Document structure recognition data
* * *

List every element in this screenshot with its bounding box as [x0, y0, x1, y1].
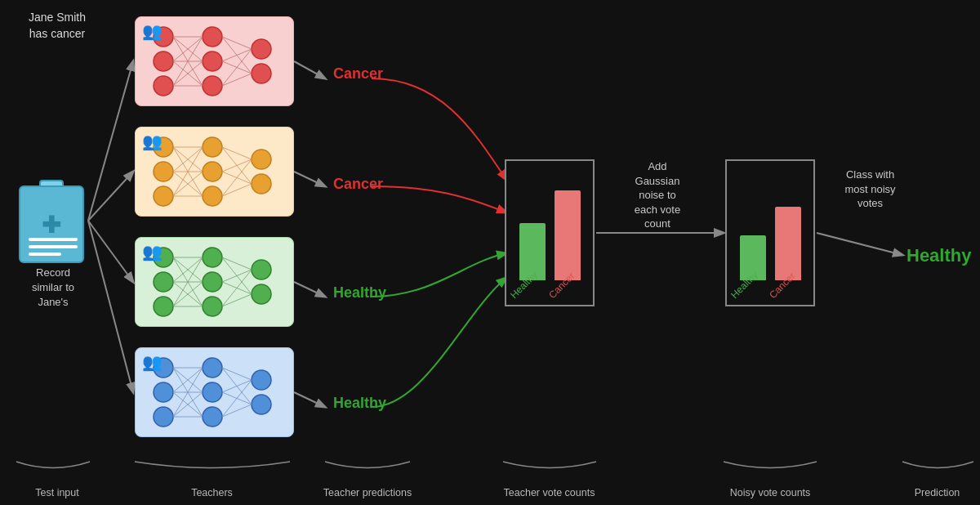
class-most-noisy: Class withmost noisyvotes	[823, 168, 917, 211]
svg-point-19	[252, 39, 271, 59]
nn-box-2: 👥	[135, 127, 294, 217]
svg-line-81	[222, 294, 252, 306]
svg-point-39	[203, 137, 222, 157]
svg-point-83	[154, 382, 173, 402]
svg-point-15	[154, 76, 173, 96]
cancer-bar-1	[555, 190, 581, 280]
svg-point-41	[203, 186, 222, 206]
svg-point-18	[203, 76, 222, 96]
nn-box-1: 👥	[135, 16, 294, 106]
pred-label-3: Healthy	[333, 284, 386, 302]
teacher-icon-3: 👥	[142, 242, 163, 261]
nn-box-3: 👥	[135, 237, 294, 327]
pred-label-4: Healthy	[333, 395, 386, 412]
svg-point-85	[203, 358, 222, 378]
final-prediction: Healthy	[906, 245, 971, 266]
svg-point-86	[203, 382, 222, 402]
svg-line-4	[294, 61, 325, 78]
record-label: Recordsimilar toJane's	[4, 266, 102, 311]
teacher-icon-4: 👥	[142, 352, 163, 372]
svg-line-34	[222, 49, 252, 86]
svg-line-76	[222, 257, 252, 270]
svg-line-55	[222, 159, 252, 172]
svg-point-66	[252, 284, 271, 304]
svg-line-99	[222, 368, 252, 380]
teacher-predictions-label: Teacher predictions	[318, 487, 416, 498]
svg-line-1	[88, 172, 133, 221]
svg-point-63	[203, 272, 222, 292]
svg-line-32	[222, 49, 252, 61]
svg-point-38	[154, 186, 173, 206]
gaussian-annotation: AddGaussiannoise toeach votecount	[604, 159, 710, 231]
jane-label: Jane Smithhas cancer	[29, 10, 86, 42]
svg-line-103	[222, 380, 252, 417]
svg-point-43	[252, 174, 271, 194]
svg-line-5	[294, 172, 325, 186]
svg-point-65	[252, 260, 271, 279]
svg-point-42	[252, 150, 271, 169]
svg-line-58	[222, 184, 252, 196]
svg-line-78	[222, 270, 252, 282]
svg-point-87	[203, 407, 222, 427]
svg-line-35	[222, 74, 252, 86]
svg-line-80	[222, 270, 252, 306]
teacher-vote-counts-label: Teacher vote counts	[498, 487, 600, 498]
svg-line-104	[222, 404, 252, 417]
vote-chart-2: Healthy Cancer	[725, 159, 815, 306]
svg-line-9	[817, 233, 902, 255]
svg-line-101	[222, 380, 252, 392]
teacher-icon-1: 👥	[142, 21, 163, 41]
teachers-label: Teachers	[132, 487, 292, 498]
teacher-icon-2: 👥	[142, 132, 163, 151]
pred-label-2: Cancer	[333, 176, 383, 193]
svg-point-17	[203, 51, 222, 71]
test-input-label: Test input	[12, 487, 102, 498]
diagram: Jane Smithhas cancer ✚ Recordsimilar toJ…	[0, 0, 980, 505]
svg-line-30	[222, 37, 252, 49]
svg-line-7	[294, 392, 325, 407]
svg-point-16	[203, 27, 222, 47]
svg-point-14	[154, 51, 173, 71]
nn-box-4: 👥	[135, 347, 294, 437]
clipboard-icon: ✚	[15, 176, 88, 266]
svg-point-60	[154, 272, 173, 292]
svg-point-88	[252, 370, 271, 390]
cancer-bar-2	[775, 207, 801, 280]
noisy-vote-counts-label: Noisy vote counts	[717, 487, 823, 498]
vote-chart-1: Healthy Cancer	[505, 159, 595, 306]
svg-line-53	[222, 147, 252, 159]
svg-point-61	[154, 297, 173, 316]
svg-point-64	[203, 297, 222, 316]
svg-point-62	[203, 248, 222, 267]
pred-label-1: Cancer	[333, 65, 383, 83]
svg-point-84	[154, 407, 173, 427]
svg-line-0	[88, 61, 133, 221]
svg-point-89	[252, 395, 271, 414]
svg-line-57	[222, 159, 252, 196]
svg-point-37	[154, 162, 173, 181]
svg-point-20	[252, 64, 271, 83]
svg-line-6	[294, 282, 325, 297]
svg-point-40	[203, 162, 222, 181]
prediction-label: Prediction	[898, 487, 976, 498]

* * *

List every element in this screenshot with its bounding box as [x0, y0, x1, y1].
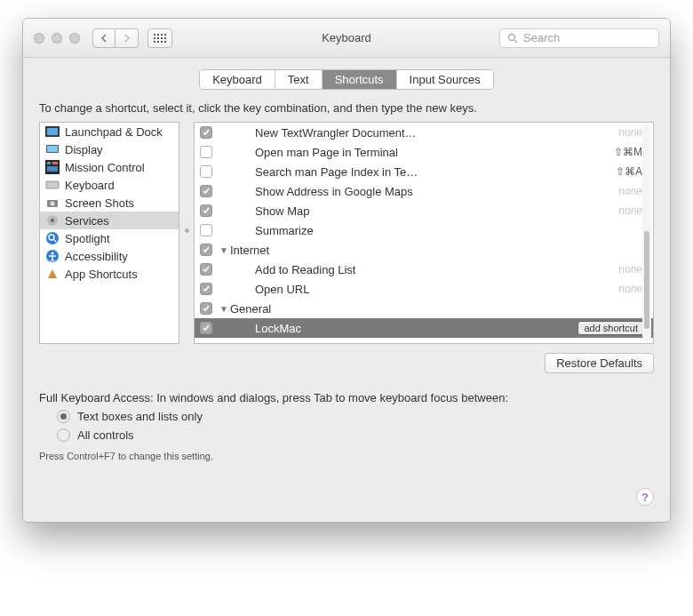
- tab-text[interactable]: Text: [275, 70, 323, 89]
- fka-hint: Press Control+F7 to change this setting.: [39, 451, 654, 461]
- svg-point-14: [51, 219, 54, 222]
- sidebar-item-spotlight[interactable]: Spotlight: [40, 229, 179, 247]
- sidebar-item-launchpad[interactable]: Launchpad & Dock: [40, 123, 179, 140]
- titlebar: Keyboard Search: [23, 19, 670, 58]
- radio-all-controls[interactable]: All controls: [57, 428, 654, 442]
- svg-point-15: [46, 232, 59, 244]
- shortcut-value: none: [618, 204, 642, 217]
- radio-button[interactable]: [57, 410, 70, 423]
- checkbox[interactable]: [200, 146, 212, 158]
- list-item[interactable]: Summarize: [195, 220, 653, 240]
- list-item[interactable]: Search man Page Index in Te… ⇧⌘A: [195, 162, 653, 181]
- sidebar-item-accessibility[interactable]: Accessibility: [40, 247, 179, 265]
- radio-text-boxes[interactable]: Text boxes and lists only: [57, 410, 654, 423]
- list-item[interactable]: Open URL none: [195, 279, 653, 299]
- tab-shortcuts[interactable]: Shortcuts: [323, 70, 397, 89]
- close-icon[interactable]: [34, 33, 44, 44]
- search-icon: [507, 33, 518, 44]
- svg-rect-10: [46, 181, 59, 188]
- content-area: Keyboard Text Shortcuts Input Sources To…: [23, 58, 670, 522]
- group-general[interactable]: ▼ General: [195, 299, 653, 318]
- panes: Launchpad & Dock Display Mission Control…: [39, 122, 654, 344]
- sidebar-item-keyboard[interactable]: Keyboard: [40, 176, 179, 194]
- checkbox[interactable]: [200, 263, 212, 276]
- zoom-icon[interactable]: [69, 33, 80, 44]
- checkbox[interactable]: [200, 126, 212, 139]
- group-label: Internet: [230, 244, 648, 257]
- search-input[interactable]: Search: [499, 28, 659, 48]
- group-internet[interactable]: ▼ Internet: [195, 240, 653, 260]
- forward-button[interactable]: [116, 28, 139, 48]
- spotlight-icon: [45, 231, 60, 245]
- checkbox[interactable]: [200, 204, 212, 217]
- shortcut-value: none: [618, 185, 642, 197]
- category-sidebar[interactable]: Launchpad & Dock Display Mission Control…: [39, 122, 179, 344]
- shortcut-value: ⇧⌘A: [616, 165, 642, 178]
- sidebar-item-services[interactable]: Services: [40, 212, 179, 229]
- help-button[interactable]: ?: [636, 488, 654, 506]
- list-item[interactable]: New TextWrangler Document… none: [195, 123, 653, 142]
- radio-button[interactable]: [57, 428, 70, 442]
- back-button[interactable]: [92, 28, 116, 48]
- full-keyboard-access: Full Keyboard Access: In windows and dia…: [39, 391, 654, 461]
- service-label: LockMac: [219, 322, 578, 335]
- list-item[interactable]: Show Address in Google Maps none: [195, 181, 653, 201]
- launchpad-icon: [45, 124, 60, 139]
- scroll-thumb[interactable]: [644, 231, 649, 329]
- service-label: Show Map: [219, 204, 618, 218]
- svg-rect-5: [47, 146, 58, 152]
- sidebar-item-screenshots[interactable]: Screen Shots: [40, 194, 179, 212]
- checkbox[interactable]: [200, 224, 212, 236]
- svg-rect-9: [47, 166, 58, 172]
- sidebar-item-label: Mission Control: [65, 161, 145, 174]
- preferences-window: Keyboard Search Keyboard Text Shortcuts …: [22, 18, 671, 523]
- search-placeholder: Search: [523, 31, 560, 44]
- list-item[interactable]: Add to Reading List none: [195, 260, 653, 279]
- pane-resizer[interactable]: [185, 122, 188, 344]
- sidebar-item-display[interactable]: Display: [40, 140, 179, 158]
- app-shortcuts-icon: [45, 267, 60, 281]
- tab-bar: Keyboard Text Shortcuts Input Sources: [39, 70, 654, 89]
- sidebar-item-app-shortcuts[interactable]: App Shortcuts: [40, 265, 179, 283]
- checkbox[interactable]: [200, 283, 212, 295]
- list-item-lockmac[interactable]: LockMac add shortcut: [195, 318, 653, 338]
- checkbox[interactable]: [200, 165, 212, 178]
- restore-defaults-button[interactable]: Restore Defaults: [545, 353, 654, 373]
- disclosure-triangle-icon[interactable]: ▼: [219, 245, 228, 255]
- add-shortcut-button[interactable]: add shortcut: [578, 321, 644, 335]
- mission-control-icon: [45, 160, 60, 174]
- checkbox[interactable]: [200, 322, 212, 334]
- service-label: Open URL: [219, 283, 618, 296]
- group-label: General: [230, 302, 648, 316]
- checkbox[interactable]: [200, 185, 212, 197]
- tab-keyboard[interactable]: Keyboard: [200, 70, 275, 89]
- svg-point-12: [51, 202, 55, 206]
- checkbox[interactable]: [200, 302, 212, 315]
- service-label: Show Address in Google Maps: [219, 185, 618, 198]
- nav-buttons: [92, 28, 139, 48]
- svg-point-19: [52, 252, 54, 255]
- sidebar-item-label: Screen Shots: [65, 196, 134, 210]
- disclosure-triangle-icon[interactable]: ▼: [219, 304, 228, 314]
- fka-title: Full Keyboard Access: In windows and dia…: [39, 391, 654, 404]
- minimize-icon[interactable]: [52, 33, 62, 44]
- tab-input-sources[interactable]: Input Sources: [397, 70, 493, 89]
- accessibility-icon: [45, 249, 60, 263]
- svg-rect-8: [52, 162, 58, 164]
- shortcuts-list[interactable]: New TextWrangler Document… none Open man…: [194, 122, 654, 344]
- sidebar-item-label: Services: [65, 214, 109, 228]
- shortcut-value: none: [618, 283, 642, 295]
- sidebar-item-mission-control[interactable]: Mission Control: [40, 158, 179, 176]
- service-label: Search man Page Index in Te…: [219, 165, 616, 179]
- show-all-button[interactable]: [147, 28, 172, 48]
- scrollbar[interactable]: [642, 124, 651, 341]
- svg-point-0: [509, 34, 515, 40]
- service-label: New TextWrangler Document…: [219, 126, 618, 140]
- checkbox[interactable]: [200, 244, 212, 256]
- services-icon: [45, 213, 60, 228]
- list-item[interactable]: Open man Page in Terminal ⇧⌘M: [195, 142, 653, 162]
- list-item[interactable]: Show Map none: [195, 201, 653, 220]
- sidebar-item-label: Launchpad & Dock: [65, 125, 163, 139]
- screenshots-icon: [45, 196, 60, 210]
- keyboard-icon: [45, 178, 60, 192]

* * *

• Problem:
Scan the records above and tell how many lines include the word "spotlight"; the number is all that should be written.

• Reply to the task:
2